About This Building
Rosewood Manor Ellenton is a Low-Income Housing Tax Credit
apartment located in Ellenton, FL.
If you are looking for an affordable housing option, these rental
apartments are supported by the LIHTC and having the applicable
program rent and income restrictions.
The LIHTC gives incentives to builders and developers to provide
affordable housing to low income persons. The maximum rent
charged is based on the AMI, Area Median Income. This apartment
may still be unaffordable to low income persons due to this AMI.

--

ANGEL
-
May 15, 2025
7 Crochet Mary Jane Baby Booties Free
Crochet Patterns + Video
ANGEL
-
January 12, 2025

--

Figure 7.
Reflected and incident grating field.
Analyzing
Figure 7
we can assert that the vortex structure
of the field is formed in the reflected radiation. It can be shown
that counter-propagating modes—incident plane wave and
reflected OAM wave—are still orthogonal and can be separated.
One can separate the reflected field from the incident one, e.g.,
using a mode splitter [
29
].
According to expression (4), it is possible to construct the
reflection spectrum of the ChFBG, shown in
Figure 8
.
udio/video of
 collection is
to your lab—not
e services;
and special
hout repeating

--

Give the number of lines in the records above in which the word "incident" appears. Include no other text.

◆ OUTPUT
3